I’m hoping to publish my next book by the end of the month and I would like for a few of my friends to read over it and make suggestions. Grammar, spelling, clarity, story flow, etc.
Here’s an excerpt:
The small group made its way closer to our little barn and seemed intent upon exploring. I slid behind the manger and shrank against the back wall of the barn. Steven joined me and I could hear him softly praying.
Footsteps tramped through the tall grass near the door and into the packed dirt of the barn. From my vantage point, I could see several pairs of boots as the men entered. They still talked and laughed, just men enjoying a sunny morning during a brutal war.
“Ol’ Rooney would have never been promoted to major if his daddy wasn’t the commander,” a high-pitched, nasal voice was saying as they walked in, “He is just riding daddy’s coattails.”
“That’s probably true,” answered another soldier, “but at least he knows his right hand from his left!”
The group laughed, obviously at the high-pitch voiced soldier’s expense. He joined in, his laugh distinguished from the others by that same high-pitched, nasal tone.
Sweat rolled into my left eye, stinging. I resisted the intense urge to wipe my forehead, knowing that any movement could cause our precarious shelter to shift and betray our position.
My senses were on high alert. It seemed that time slowed, and every experience was thoroughly felt. The stinging of my eye, the dry scent of old dust being stirred, the sharp pain of an ant biting my lower leg near my ankle, all were felt intensely.
Fear constricted my throat, making it difficult to swallow. When I did swallow, it sounded much too loud to my sensitive ears.
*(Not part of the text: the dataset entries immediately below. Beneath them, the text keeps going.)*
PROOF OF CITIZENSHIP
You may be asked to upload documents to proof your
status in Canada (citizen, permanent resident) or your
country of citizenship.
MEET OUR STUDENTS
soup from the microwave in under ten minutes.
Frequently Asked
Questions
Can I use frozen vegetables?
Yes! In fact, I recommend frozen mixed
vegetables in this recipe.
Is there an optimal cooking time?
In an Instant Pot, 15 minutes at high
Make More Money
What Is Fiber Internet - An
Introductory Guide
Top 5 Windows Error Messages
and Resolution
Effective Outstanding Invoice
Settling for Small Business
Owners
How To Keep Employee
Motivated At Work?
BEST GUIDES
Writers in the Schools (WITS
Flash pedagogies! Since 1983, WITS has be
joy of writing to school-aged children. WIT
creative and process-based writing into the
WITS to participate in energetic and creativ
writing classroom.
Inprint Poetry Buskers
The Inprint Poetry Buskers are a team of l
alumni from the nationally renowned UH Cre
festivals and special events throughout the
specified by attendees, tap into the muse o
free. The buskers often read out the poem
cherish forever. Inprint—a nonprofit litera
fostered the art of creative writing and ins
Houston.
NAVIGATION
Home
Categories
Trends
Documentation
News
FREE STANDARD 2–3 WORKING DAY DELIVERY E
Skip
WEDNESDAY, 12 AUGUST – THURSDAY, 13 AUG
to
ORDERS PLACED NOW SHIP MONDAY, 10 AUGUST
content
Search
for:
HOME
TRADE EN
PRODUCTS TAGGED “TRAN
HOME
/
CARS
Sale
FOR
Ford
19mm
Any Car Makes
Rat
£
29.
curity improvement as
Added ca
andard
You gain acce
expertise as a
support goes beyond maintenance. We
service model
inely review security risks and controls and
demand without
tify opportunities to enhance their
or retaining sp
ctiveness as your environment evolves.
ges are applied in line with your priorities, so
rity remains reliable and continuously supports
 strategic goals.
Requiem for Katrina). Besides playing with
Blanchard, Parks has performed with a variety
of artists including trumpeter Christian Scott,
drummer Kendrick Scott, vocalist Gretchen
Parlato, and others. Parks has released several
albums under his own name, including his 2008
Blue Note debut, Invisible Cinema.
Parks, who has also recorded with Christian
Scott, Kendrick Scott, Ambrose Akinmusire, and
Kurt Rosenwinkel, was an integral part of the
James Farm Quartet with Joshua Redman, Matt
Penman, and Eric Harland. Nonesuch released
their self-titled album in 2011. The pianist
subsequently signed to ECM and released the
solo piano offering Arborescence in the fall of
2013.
The Rebel soldiers milled around in the barn, examining the old planks, and commenting on the disrepair. One of the soldiers had evidently lived in this area and delighted in telling his mates about visiting this old barn a few years ago.
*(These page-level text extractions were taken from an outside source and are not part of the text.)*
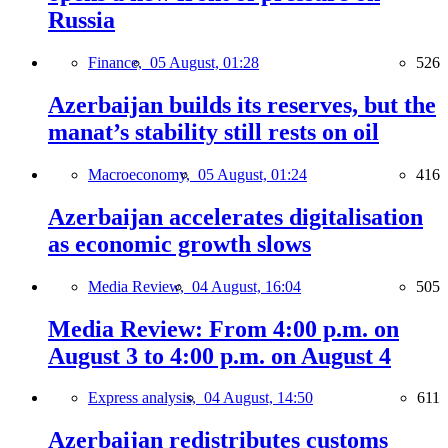
Russia
Finance,
05 August, 01:28
526
Azerbaijan builds its reserves, but the
manat’s stability still rests on oil
Macroeconomy,
05 August, 01:24
416
Azerbaijan accelerates digitalisation
as economic growth slows
Media Review,
04 August, 16:04
505
Media Review: From 4:00 p.m. on
August 3 to 4:00 p.m. on August 4
Express analysis,
04 August, 14:50
611
Azerbaijan redistributes customs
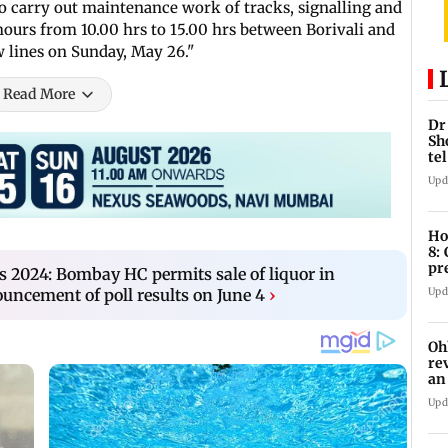
To carry out maintenance work of tracks, signalling and
ours from 10.00 hrs to 15.00 hrs between Borivali and
 lines on Sunday, May 26."
Read More
Dr
Sh
te
Upd
Ho
8:
pr
s 2024: Bombay HC permits sale of liquor in
zo
Upd
ncement of poll results on June 4
›
Oh
re
an
Upd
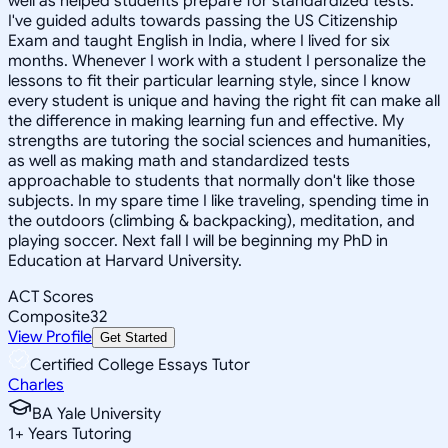
well as helped students prepare for standardized tests.
I've guided adults towards passing the US Citizenship
Exam and taught English in India, where I lived for six
months. Whenever I work with a student I personalize the
lessons to fit their particular learning style, since I know
every student is unique and having the right fit can make all
the difference in making learning fun and effective. My
strengths are tutoring the social sciences and humanities,
as well as making math and standardized tests
approachable to students that normally don't like those
subjects. In my spare time I like traveling, spending time in
the outdoors (climbing & backpacking), meditation, and
playing soccer. Next fall I will be beginning my PhD in
Education at Harvard University.
ACT Scores
Composite
32
View Profile
Get Started
Certified College Essays Tutor
Charles
BA Yale University
1
+
Years Tutoring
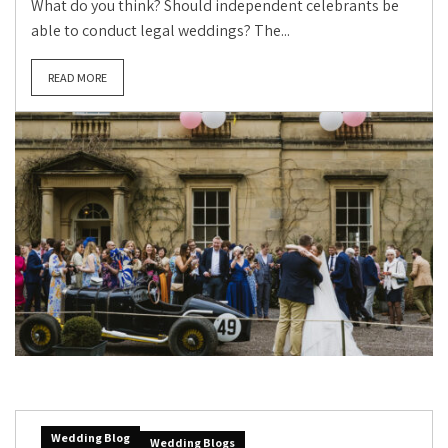
What do you think? Should independent celebrants be
able to conduct legal weddings? The...
READ MORE
Wedding Blog
Wedding Blogs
“It was in bad shape then, too,” he was saying, “But, I think it is worse now. That stack of planks at the back was not there then. It seems strange that they would have fallen like that, though.”
I watched in horror as two pairs of boots began to walk toward our hiding place. Steven’s eyes were closed tightly, and his whispered prayer had gone silent.
“Look over here,” interjected a triumphant voice I had not heard previously, “it’s a nest of baby rabbits!”
The two pairs of boots halted and turned. Excited conversation ensued as the men discussed the idea of taking them and taming the rabbits. They talked about eating rabbit stew once the rabbits grew a bit.
The two men closest to us joined the conversation from their place, several paces from the other group. Once the initial excitement had died down, they again turned, and the awful thud of their footsteps seemed to thunder toward us.
Suddenly, the clear sound of a bugle called through the late morning air.
This story takes place in Civit, with trips back in time to Elisha Browne’s experience in the American Civil War. It involves a daring escape from Belle Isle Prison Camp.